- Comune di Sant'Anna d'Alfaedo
- Sant'Anna d'Alfaedo Location within Italy Sant'Anna d'Alfaedo Location within Veneto
- Coordinates: 45°38′N 10°57′E﻿ / ﻿45.633°N 10.950°E
- Country: Italy
- Region: Veneto
- Province: Province of Verona (VR)
- Frazioni: Ronconi, Fosse, Giare, Cerna, Sant'Anna, Ceredo

Area
- • Total: 43.7 km^{2} (16.9 sq mi)
- Elevation: 939 m (3,081 ft)

Population (Dec. 2004)
- • Total: 2,544
- • Density: 58.2/km^{2} (151/sq mi)
- Demonym: Faetini
- Time zone: UTC+1 (CET)
- • Summer (DST): UTC+2 (CEST)
- Postal code: 37020
- Dialing code: 0823
- Website: Official website

= Sant'Anna d'Alfaedo =

Sant'Anna d'Alfaedo is a comune (municipality) in the Province of Verona in the Italian region Veneto, located about 110 km west of Venice and about 20 km north of Verona. As of 31 December 2004, it had a population of 2,544 and an area of 43.7 km2.
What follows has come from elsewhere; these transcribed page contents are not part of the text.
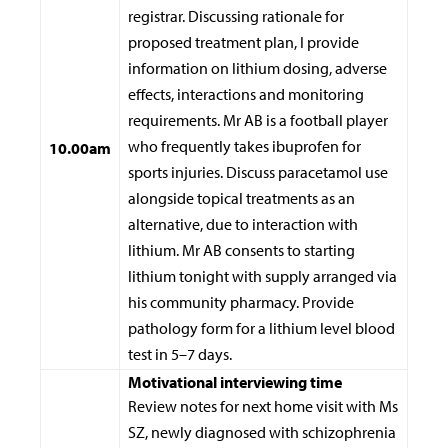
registrar. Discussing rationale for
proposed treatment plan, I provide
information on lithium dosing, adverse
effects, interactions and monitoring
requirements. Mr AB is a football player
who frequently takes ibuprofen for
10.00am
sports injuries. Discuss paracetamol use
alongside topical treatments as an
alternative, due to interaction with
lithium. Mr AB consents to starting
lithium tonight with supply arranged via
his community pharmacy. Provide
pathology form for a lithium level blood
test in 5–7 days.
Motivational interviewing time
Review notes for next home visit with Ms
SZ, newly diagnosed with schizophrenia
The municipality of Sant'Anna d'Alfaedo contains the frazioni (subdivisions, mainly villages and hamlets) Ronconi, Fosse, Giare, Cerna, Sant'Anna, and Ceredo.

Sant'Anna d'Alfaedo borders the following municipalities: Ala, Avio, Dolcè, Erbezzo, Fumane, Grezzana, Marano di Valpolicella, and Negrar.